DATA EXTRACT:
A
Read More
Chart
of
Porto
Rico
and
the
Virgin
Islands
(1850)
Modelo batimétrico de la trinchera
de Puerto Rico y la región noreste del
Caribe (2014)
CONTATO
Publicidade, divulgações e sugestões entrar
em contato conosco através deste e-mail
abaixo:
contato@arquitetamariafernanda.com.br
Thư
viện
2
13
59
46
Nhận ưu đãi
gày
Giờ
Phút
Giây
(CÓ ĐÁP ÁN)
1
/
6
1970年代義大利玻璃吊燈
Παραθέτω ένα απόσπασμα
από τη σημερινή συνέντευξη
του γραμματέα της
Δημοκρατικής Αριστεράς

--

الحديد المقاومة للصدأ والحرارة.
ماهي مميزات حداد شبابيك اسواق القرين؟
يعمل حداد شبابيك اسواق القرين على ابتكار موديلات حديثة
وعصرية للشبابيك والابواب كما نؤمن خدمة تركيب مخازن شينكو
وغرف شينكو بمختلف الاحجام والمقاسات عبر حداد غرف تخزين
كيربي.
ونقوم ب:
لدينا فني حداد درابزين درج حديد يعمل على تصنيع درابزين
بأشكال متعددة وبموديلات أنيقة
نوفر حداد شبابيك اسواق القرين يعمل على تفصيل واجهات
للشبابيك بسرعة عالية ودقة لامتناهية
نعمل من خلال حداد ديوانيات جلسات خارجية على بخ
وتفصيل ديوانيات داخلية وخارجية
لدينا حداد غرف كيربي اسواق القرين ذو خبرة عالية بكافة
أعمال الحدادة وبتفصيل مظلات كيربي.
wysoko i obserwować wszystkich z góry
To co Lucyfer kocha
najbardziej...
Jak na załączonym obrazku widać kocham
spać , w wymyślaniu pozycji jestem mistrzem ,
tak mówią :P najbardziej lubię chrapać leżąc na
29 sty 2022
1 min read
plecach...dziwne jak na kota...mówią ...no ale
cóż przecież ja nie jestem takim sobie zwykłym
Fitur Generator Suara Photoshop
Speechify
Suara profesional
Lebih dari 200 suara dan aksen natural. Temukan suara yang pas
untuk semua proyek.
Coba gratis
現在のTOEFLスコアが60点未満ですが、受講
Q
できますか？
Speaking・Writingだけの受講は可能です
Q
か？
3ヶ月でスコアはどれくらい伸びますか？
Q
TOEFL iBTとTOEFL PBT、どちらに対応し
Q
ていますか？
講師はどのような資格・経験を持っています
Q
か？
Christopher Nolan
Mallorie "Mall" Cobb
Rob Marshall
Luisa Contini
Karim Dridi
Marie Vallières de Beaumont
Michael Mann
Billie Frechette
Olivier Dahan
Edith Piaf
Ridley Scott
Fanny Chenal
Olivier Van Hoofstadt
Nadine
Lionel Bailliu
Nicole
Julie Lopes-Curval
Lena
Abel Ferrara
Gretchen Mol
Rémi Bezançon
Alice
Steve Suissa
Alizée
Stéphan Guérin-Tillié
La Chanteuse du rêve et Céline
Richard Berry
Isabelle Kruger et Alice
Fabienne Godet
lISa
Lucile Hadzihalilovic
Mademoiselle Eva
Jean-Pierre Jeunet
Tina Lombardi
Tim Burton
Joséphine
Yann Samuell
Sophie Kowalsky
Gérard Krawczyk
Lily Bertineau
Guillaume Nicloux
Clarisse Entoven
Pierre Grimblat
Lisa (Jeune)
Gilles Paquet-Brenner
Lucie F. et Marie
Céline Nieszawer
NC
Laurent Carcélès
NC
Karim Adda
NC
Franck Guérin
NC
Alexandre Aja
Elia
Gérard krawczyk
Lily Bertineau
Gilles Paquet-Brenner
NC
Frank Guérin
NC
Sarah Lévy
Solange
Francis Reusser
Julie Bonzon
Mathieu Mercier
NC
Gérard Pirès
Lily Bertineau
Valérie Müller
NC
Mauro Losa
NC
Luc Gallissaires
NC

WHAT IS REQUIRED: A complete answer lists every line of the listing above that holds the word "jestem".

TASK OUTPUT:
spać , w wymyślaniu pozycji jestem mistrzem ,
cóż przecież ja nie jestem takim sobie zwykłym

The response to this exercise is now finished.